O ministério de Nuno Crato ficará marcado por um contínuo de soluções aos solavancos, determinadas pela ânsia de responder a um sistema político e económico que exige do ensino resultados com impacto rápido no sistema produtivo. Uma simples lógica de obediência a mecanismos simplistas de mercado, com total desprezo pela vertente personalista da acção educativa e pela necessidade de colher aceitação social para as políticas educativas.

2. Quando, em Novembro de 2013, o Governo aprovou o Estatuto do Ensino Particular e Cooperativo, revendo por decreto o artigo 75º da Constituição da República, porque derrogou por essa via o carácter supletivo do ensino privado nele contido, escrevi que a regulamentação que se seguiria criaria uma engenharia social e económica similar às parcerias público-privadas. Aí está tudo confirmado pela Portaria nº 172-A/2015 e aviso de abertura do concurso subsequente. São 656 turmas dos 5º, 7º e 10º anos, num total superior a 16.400 alunos, que poderão sair do ensino público para o privado, com o financiamento garantido pelo Estado, à razão de 80.500 euros por turma. Estaremos a falar de uma despesa pública que se aproximará dos 150 milhões de euros. Esta despesa é nova, soma-se ao financiamento do mesmo género que o Estado já suporta e, na maior parte dos concelhos em análise, as escolas públicas têm capacidade para receber os respectivos alunos. Querer tornar indiferenciáveis, por via da falsa questão da liberdade de escolha, o sistema de ensino público, sem fins lucrativos, e o sistema de ensino privado, com fins lucrativos, é uma subtileza ardilosamente concebida por este Governo para fazer implodir o princípio da responsabilidade do Estado no que toca ao ensino de todos os portugueses.

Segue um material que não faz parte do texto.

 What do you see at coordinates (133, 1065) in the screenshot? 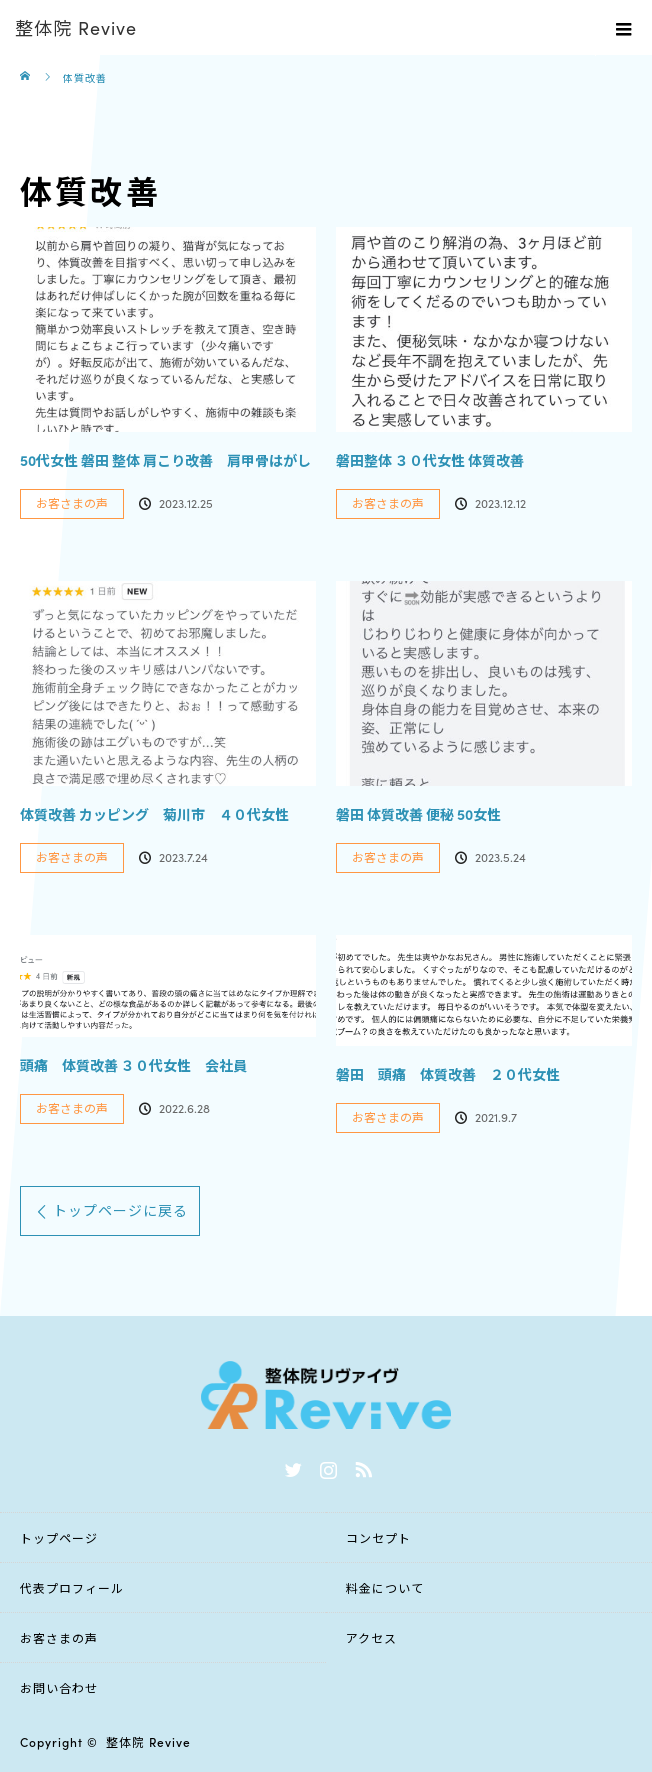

O que influencia mais a produtividade das organizações? A qualidade dos que gerem ou a competência dos que trabalham? Quando a organização sob análise é o sistema de ensino, diz-me o conhecimento empírico, longo, e o estudo de anos, muitos, que outras fossem as políticas e outros seriam os resultados. Com os mesmos professores. Com os mesmos alunos.

3. A crise da Grécia é a crise de todos nós. Desistimos dos velhos e vamos desistindo da escola pública e do serviço nacional de saúde. Ao invés de elevar padrões de vida, aceitamos generalizar a pobreza. A cultura europeia cede ao ensino apressado do mandarim, na esperança de suprir uma união económica que falhou. Atarantados, não distinguimos danos de dolo.

Admito que seja ainda exagerado falar-se de fascismo pós-moderno. Mas o crescimento da violência legal aplicada à solução de problemas políticos, sem réstia de democraticidade, mesmo que apenas formal, dará, a breve trecho, se continuarmos assim, total legitimidade ao uso da expressão. É aceitável a penhora da casa de família por dívidas irrisórias? Impor à paulada o desacordo ortográfico? Tomar eleitores por escravos sem pio de eurocratas não eleitos, na paródia sinistra em que a Europa se transformou?